Nanopartiküller gündelik yaşamamızda giderek yaygınlaşan bir teknoloji haline dönüşmüş durumda. Bulduğu sayısız kullanım alanıyla birlikte modern çağın vazgeçilmez bir öğesi haline geldi. Örneğin güçlü bir antibakteriyel etkiye sahip olan gümüş nanopartiküllerini, buzdolaplarında, spor kıyafetlerinde, kozmetik ürünlerde, su filtrelerinde, diş fırçalarında ve buna benzer sayısız üründe görmek mümkün. Konuyla ilgili Güney Danimarka Üniversitesi’nden Prof. Frank Kjeldsen’in, Nanotoxiology dergisinde yayınlanan araştırması bu konuda kaygı verici bulgulara sahip.
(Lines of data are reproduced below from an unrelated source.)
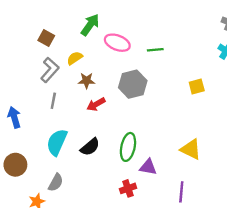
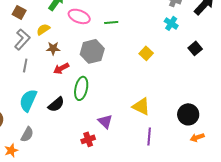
yellow square: (197, 87) -> (146, 53), turned -32
green ellipse: (128, 147) -> (81, 88), moved
purple triangle: (148, 167) -> (105, 121), turned 35
purple line: (181, 192) -> (149, 136), moved

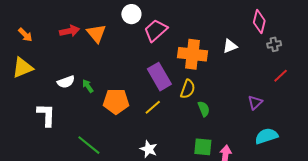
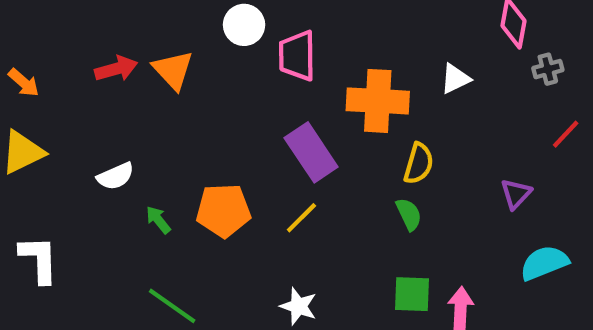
pink trapezoid: (156, 30) -> (297, 56), turned -45
green arrow: (88, 86) -> (158, 220), moved
yellow semicircle: (188, 89) -> (419, 164), moved
white L-shape: (46, 115) -> (39, 259), moved

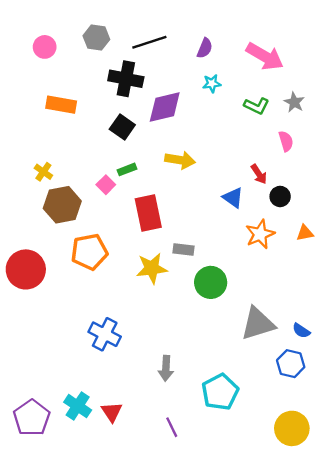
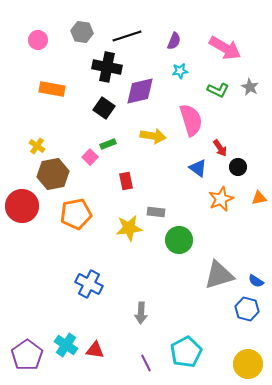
pink semicircle: (286, 141) -> (191, 120), moved, size x1.8
red rectangle: (148, 213) -> (126, 181), size x0.6
red circle: (26, 269) -> (22, 206), moved
cyan pentagon: (220, 392) -> (186, 352), moved
red triangle: (112, 412) -> (95, 350), turned -48

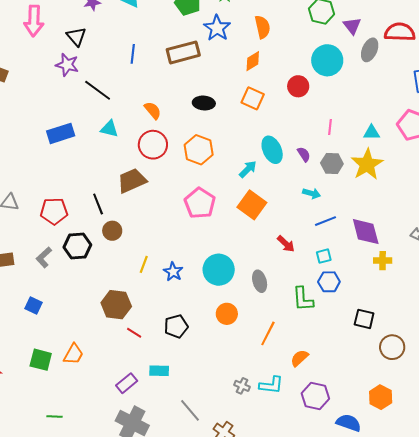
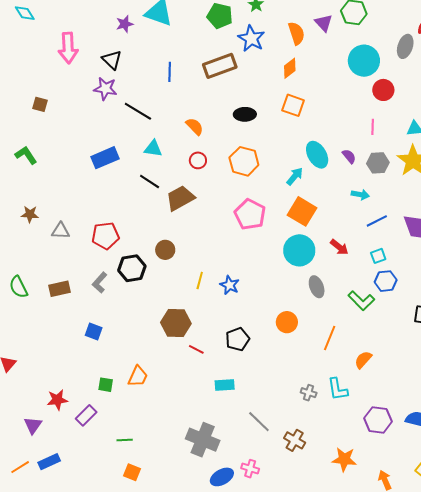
purple triangle: (352, 26) -> (324, 23), moved
red circle: (298, 86) -> (383, 90), moved
red circle: (153, 145) -> (198, 160), size x0.6
black line: (98, 204) -> (150, 182), moved, turned -30
cyan circle: (219, 270) -> (299, 250), moved
green L-shape: (303, 299) -> (361, 301), turned -36
green square: (41, 360) -> (106, 385), size x0.7
purple rectangle: (127, 383) -> (86, 415), moved
cyan L-shape: (271, 385) -> (338, 389), turned 80
purple hexagon: (315, 396) -> (378, 420), moved

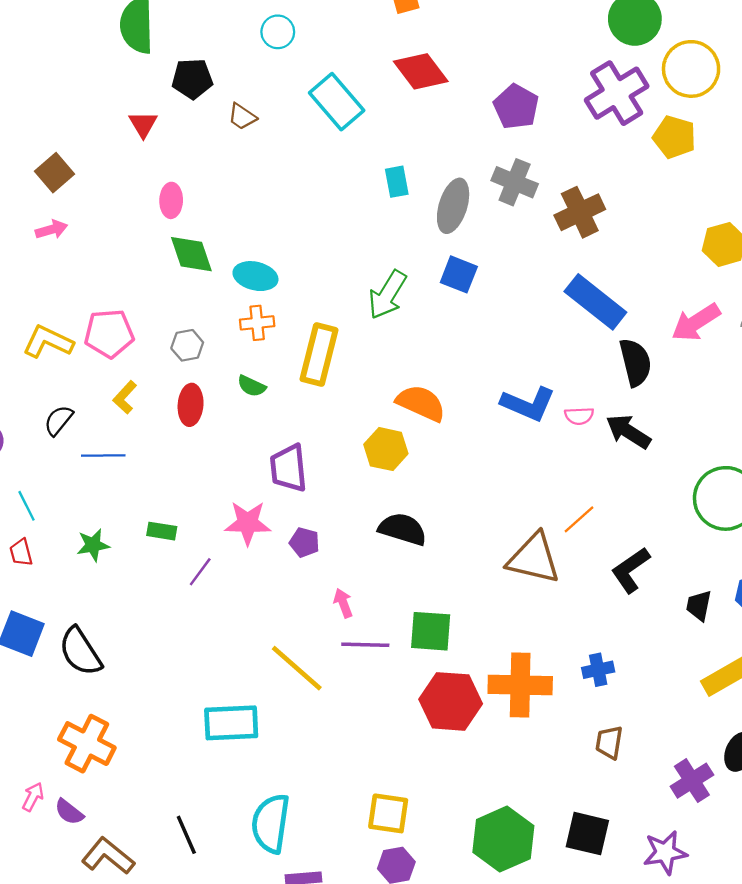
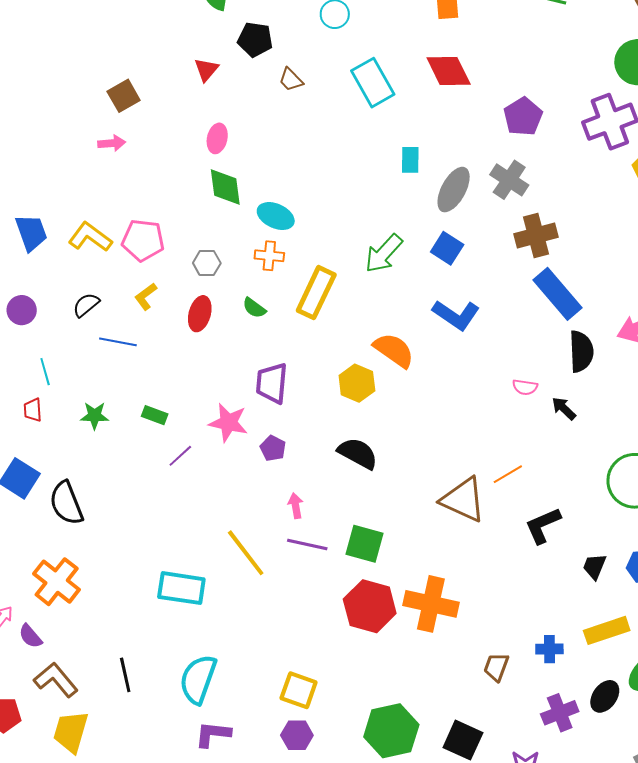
brown cross: (580, 212) -> (536, 235), moved
blue L-shape: (528, 404) -> (456, 315), moved
black arrow: (628, 432) -> (564, 408), size x0.7
blue cross: (598, 670) -> (549, 649), moved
Prof. Kjeldsen araştırmasında hücrelerin verdiği tepki açısından, gümüş nanopartiküllere tek başına maruz kalmasıyla, gümüş nanopartiküller ile birlikte kadmiyum iyonlarının oluşturduğu karışıma birlikte maruz kalması arasında önemli farklar olduğunu gözlemlemiş. Sadece kadmiyum iyonlarına maruz kalan hücrelerden 12 tanesinin, sadece gümüş nanopartiküllere maruz kalan hücrelerden 25 tanesinin, karışıma maruz kalan hücrelerin ise 75 tanesinin öldüğünü tespit etmiş.
Prof. Kjeldsen: Yasal düzenleme gerekiyor
Prof. Kjeldsen bu alanda çoğu araştırmanın sadece yalıtılmış nanopartiküller üzerine yapıldığını ve araştırmaların belirli komponentlerle etkileşimlerinin hesaba katılması gerektiğini söylüyor. Ayrıca birçok ülkede nanopartikül teknolojisi yaygın olarak kullanılmasına rağmen bu konuda her hangi bir yasal düzenlemenin olmadığına, bu yüzden çevreye ne kadar nanopartikül salındığının ölçülmesine imkân olmadığına vurgu yapıyor.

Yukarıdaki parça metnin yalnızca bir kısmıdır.